# Requirement:
Your answer should consist of all lines in the listing that hold the word "Sporen".

# Provided data:
◆ ◆ ◆ ◆
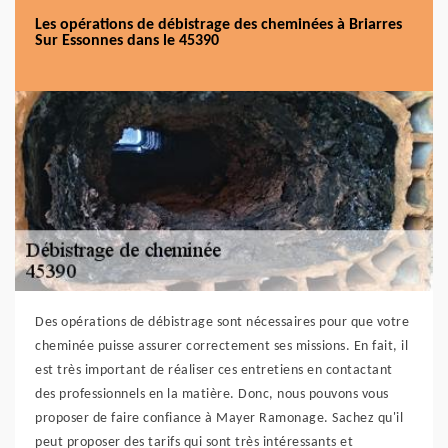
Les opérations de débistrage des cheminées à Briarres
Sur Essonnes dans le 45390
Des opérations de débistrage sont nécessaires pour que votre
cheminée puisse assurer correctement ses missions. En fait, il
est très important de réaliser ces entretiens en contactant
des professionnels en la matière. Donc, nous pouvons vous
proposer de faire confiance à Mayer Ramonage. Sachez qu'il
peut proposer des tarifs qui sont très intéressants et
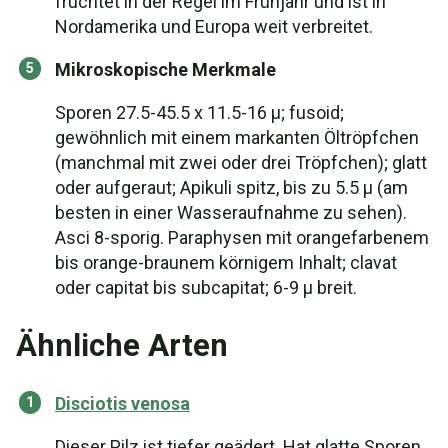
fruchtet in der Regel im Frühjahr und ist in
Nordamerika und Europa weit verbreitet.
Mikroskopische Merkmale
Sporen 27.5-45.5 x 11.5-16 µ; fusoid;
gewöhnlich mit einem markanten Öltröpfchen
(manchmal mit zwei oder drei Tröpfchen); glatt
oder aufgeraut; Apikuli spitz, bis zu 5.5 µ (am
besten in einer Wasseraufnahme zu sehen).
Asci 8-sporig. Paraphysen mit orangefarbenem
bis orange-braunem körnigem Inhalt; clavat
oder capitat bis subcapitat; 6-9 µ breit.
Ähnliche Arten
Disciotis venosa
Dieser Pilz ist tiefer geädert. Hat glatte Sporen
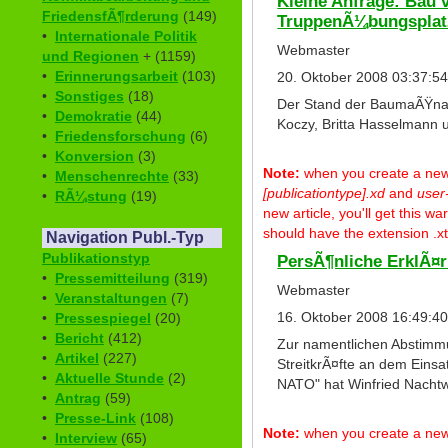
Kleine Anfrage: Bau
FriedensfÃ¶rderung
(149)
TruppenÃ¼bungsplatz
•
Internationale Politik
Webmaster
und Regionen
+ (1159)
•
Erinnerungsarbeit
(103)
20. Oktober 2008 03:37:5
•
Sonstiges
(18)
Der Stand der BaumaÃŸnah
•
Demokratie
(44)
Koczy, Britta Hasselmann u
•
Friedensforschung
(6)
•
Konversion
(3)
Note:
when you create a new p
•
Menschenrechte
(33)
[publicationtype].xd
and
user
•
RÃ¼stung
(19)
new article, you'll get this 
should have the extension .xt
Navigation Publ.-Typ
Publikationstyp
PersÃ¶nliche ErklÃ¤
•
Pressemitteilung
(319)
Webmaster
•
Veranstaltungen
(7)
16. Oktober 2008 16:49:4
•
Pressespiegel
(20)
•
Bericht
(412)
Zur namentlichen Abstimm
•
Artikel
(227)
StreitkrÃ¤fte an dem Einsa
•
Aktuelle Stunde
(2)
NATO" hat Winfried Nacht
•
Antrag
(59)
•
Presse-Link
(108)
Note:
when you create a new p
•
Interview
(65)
◆ ◆ ◆ ◆
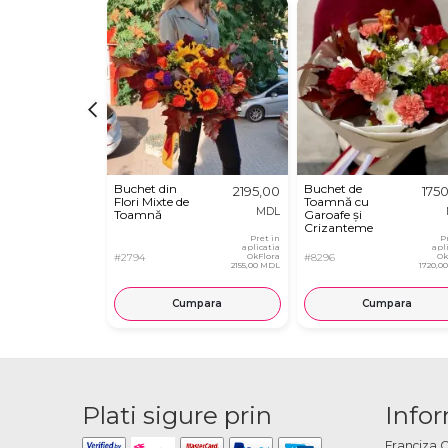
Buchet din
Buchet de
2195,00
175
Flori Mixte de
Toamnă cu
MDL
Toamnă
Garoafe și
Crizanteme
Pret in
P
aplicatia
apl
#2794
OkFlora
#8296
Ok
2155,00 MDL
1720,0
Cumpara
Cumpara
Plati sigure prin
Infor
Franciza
◆ ◆ ◆ ◆
# Task response:
Sporen 27.5-45.5 x 11.5-16 µ; fusoid;
Dieser Pilz ist tiefer geädert. Hat glatte Sporen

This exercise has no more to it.